De allí que, sin necesidad de ir más atrás en el tiempo, si el 6 de marzo de 2009 la actora hizo una constatación notarial de los daños existentes en la construcción del fondo (ver fs. 47), es evidente que ya había noticia y podía hacer el reclamo indemnizatorio. Pero la demanda resarcitoria se promovió en junio de 2011. Como la suspensión por mediación sucedió entre 10 de febrero de 2011 y los 20 días posteriores a la audiencia del 5 de abril de 2011, correctamente explica el demandado excepcionante a fs. 124 y vta. que el plazo está cumplido.

Voto entonces por revocar parcialmente la sentencia y declarar prescripta la acción por indemnización de daños, con costas de ambas instancias a cargo de la parte actora.

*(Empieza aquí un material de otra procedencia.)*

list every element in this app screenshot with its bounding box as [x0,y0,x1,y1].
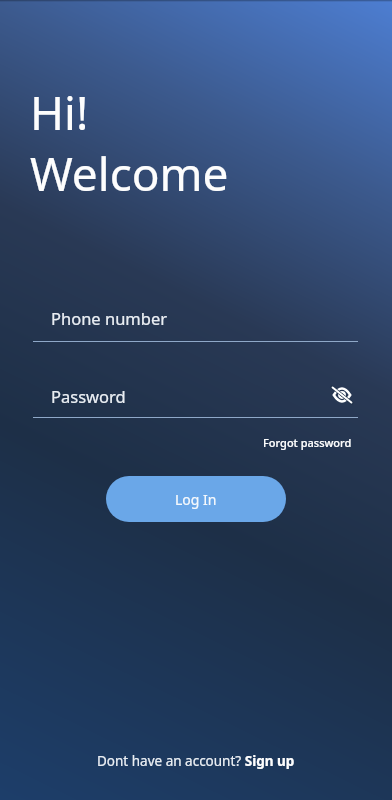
staticText: Forgot password [263,435,352,450]
staticText: Hi! [30,81,89,144]
button[interactable]: Show password [327,380,357,410]
staticText: Log In [175,490,217,509]
button[interactable]: Log In [106,476,286,522]
button[interactable]: Dont have an account? Sign up [93,748,299,774]
staticText: Welcome [30,142,229,205]
staticText: Password [51,385,126,407]
staticText: Dont have an account? Sign up [97,752,295,770]
button[interactable]: Forgot password [258,430,357,455]
staticText: Phone number [51,307,168,329]
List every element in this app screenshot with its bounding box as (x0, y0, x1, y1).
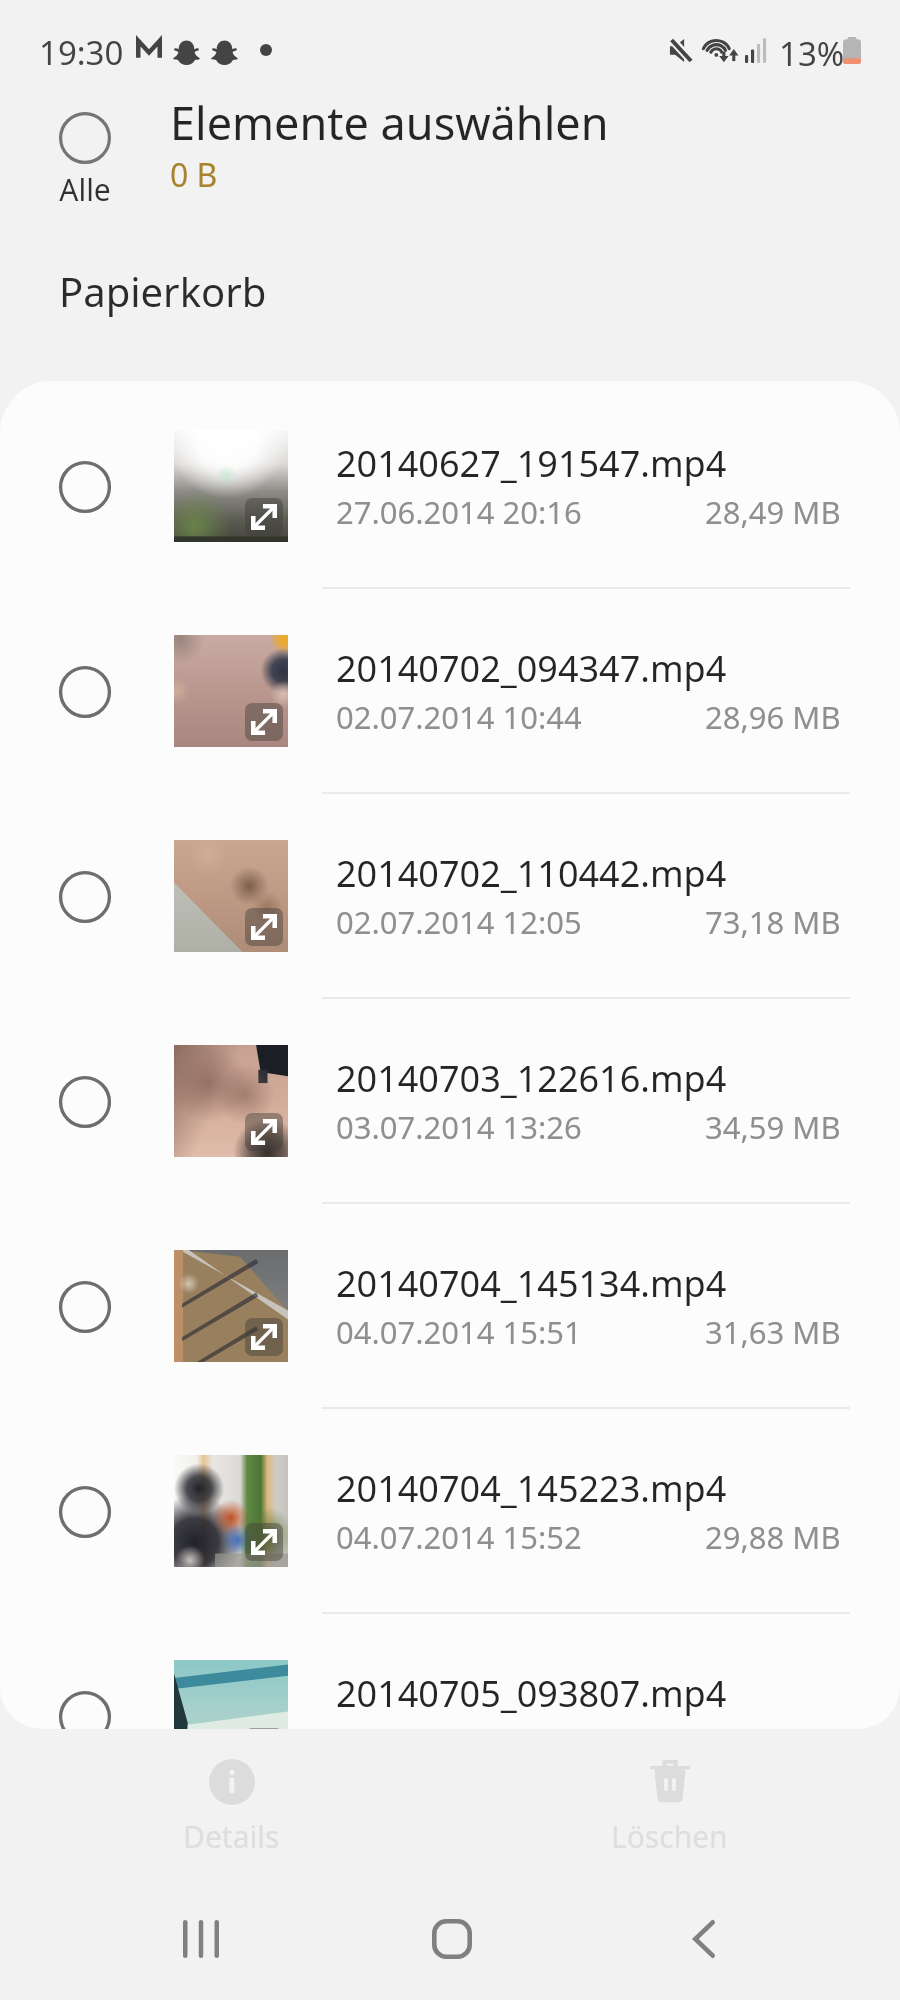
button[interactable]: Vorschau vergrößern (245, 1318, 283, 1356)
button[interactable]: Home (392, 1879, 512, 1999)
staticText: 04.07.2014 15:51 (336, 1311, 582, 1353)
button[interactable]: Auswählen (0, 381, 900, 586)
button[interactable]: Auswählen (0, 1611, 900, 1729)
staticText: 20140627_191547.mp4 (336, 439, 727, 488)
staticText: 20140705_093807.mp4 (336, 1669, 727, 1718)
staticText: 28,49 MB (705, 491, 841, 533)
staticText: 34,59 MB (705, 1106, 841, 1148)
button[interactable]: Auswählen (45, 1267, 125, 1347)
button[interactable]: Details (131, 1739, 331, 1869)
button[interactable]: Auswählen (0, 1406, 900, 1611)
staticText: 20140704_145134.mp4 (336, 1259, 727, 1308)
staticText: 29,88 MB (705, 1516, 841, 1558)
staticText: 04.07.2014 15:52 (336, 1516, 582, 1558)
staticText: 28,96 MB (705, 696, 841, 738)
button[interactable]: Vorschau vergrößern (245, 703, 283, 741)
staticText: 20140702_094347.mp4 (336, 644, 727, 693)
button[interactable]: Vorschau vergrößern (245, 908, 283, 946)
button[interactable]: Back (644, 1879, 764, 1999)
staticText: Alle (59, 169, 111, 210)
button[interactable]: Auswählen (0, 586, 900, 791)
button[interactable]: Vorschau vergrößern (245, 498, 283, 536)
button[interactable]: Vorschau vergrößern (245, 1523, 283, 1561)
staticText: 0 B (170, 153, 218, 197)
button[interactable]: Löschen (569, 1739, 769, 1869)
button[interactable]: Auswählen (45, 1472, 125, 1552)
button[interactable]: Auswählen (45, 857, 125, 937)
button[interactable]: Auswählen (45, 652, 125, 732)
button[interactable]: Auswählen (45, 1677, 125, 1729)
button[interactable]: Auswählen (0, 791, 900, 996)
staticText: 02.07.2014 10:44 (336, 696, 582, 738)
staticText: 20140703_122616.mp4 (336, 1054, 727, 1103)
staticText: Elemente auswählen (170, 92, 609, 153)
staticText: 31,63 MB (705, 1311, 841, 1353)
button[interactable]: Auswählen (0, 1201, 900, 1406)
staticText: 02.07.2014 12:05 (336, 901, 582, 943)
staticText: Details (183, 1816, 280, 1857)
staticText: 19:30 (39, 30, 124, 75)
staticText: 27.06.2014 20:16 (336, 491, 582, 533)
button[interactable]: Recent apps (141, 1879, 261, 1999)
staticText: Löschen (611, 1816, 728, 1857)
button[interactable]: Vorschau vergrößern (245, 1728, 283, 1729)
button[interactable]: Auswählen (45, 1062, 125, 1142)
staticText: 13% (779, 31, 845, 76)
staticText: 73,18 MB (705, 901, 841, 943)
staticText: 20140704_145223.mp4 (336, 1464, 727, 1513)
button[interactable]: Auswählen (45, 447, 125, 527)
staticText: Papierkorb (59, 264, 267, 318)
button[interactable]: Vorschau vergrößern (245, 1113, 283, 1151)
staticText: 03.07.2014 13:26 (336, 1106, 582, 1148)
button[interactable]: Alle auswählen (30, 100, 140, 210)
staticText: 20140702_110442.mp4 (336, 849, 727, 898)
button[interactable]: Auswählen (0, 996, 900, 1201)
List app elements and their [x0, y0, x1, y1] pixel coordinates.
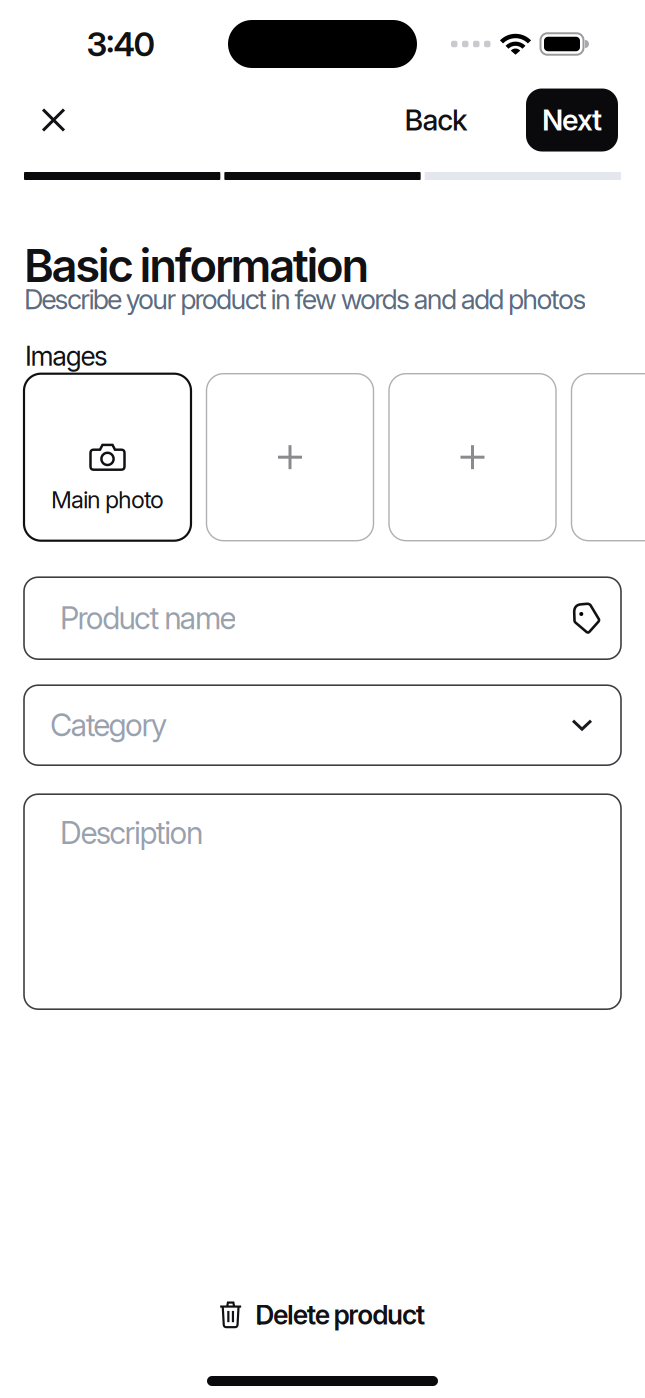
button[interactable]: Category [24, 685, 621, 765]
button[interactable]: Back [405, 103, 468, 137]
button[interactable]: Close [0, 108, 85, 132]
button[interactable]: Add photo [389, 374, 556, 541]
staticText: 3:40 [86, 24, 156, 64]
staticText: Main photo [51, 486, 164, 514]
staticText: Description [60, 814, 203, 851]
staticText: Delete product [255, 1299, 425, 1331]
button[interactable]: Next [526, 88, 618, 152]
staticText: Next [542, 103, 602, 137]
staticText: Category [50, 707, 167, 744]
button[interactable]: Delete product [220, 1299, 425, 1331]
button[interactable]: Add photo [206, 374, 374, 541]
button[interactable]: Main photo [24, 374, 191, 541]
staticText: Images [25, 340, 108, 372]
staticText: Product name [60, 600, 236, 637]
staticText: Basic information [24, 238, 370, 293]
staticText: Describe your product in few words and a… [24, 283, 586, 316]
staticText: Back [405, 103, 468, 137]
button[interactable]: Add photo [572, 374, 645, 541]
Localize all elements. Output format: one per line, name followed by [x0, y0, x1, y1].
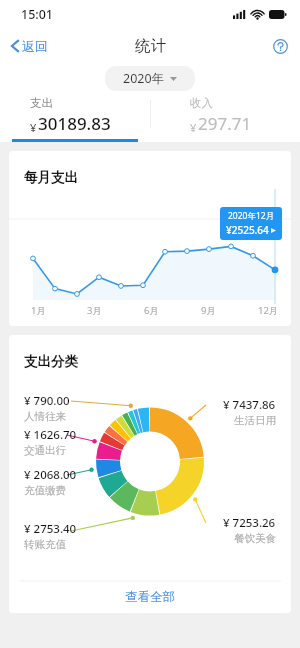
- staticText: 交通出行: [24, 444, 66, 457]
- staticText: 297.71: [198, 112, 252, 135]
- button[interactable]: 返回: [0, 31, 58, 61]
- staticText: 30189.83: [38, 112, 111, 135]
- staticText: 人情往来: [24, 410, 66, 423]
- staticText: 2020年: [123, 70, 165, 87]
- button[interactable]: 帮助: [261, 32, 300, 61]
- button[interactable]: 2020年: [105, 66, 195, 91]
- staticText: ¥ 2753.40: [24, 521, 77, 537]
- staticText: 转账充值: [24, 538, 66, 551]
- button[interactable]: 查看全部: [9, 581, 291, 613]
- staticText: 支出分类: [24, 353, 78, 370]
- staticText: ¥ 790.00: [24, 393, 70, 409]
- staticText: 餐饮美食: [234, 532, 276, 545]
- staticText: ¥2525.64: [226, 223, 269, 237]
- staticText: 收入: [190, 96, 213, 110]
- staticText: 查看全部: [125, 589, 175, 605]
- staticText: 15:01: [21, 6, 54, 23]
- staticText: 支出: [30, 96, 53, 110]
- staticText: 充值缴费: [24, 484, 66, 497]
- staticText: 9月: [201, 304, 216, 317]
- staticText: 生活日用: [234, 414, 276, 427]
- staticText: ¥ 1626.70: [24, 427, 77, 443]
- staticText: ¥: [30, 120, 37, 135]
- staticText: 6月: [144, 304, 159, 317]
- staticText: 统计: [135, 36, 166, 56]
- staticText: 12月: [258, 304, 279, 317]
- staticText: 3月: [87, 304, 102, 317]
- staticText: 1月: [31, 304, 46, 317]
- staticText: 每月支出: [24, 169, 78, 186]
- staticText: ¥ 7437.86: [223, 397, 276, 413]
- staticText: 2020年12月: [228, 210, 275, 222]
- staticText: ¥: [190, 120, 197, 135]
- button[interactable]: [0, 92, 300, 142]
- staticText: ¥ 2068.00: [24, 467, 77, 483]
- staticText: ¥ 7253.26: [223, 515, 276, 531]
- staticText: 返回: [22, 38, 48, 54]
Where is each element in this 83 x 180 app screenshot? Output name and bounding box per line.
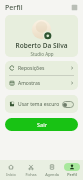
other: Alternar tema escuro [62,101,74,108]
button[interactable]: Perfil [62,163,82,177]
button[interactable]: Configurações [71,4,78,11]
staticText: Início [6,172,16,177]
button[interactable]: Fichas [21,163,41,177]
staticText: Usar tema escuro [18,101,62,108]
button[interactable]: Sair [5,118,78,131]
button[interactable]: Usar tema escuro [5,95,78,113]
button[interactable]: Início [1,163,21,177]
staticText: Roberto Da Silva [15,41,68,50]
button[interactable]: Reposições [5,61,78,75]
staticText: Agenda [45,172,59,177]
button[interactable]: Amostras [5,76,78,90]
staticText: Reposições [18,65,70,72]
button[interactable]: Agenda [42,163,62,177]
staticText: Studio App [30,51,54,57]
staticText: Sair [37,121,47,128]
staticText: Perfil [5,3,23,13]
staticText: Amostras [18,80,70,87]
staticText: Perfil [67,172,77,177]
staticText: Fichas [25,172,37,177]
button[interactable]: Roberto Da Silva [5,15,78,57]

Con lo que terminó el acto.

Fdo.: Marcela Pérez Pardo – Gabriela Alejandra Iturbide – Víctor Fernando Liberman

///nos Aires, once de noviembre de 2015.

Y VISTOS: lo deliberado y conclusiones establecidas en el Acuerdo precedentemente transcripto el tribunal decide: 1) Confirmar el rechazo de la defensa de prescripción opuesta contra el progreso de la acción resarcitoria. 2) Reducir a pesos cien mil ($100.000) la indemnización por daños materiales y confirmar la sentencia de grado en todo lo demás que fue materia de agravios. 3) Costas de alzada a cargo de la demandada vencida (conf. art. 68 del Código Procesal).-

Regístrese, notifíquese y devuélvase.

Se deja constancia que la publicación de la presente sentencia está sometida a lo dispuesto por el art.164, 2° párrafo, del Código Procesal y art.64 del Reglamento para la Justicia Nacional.

Fdo.: Marcela Pérez Pardo – Gabriela Alejandra Iturbide – Víctor Fernando Liberman.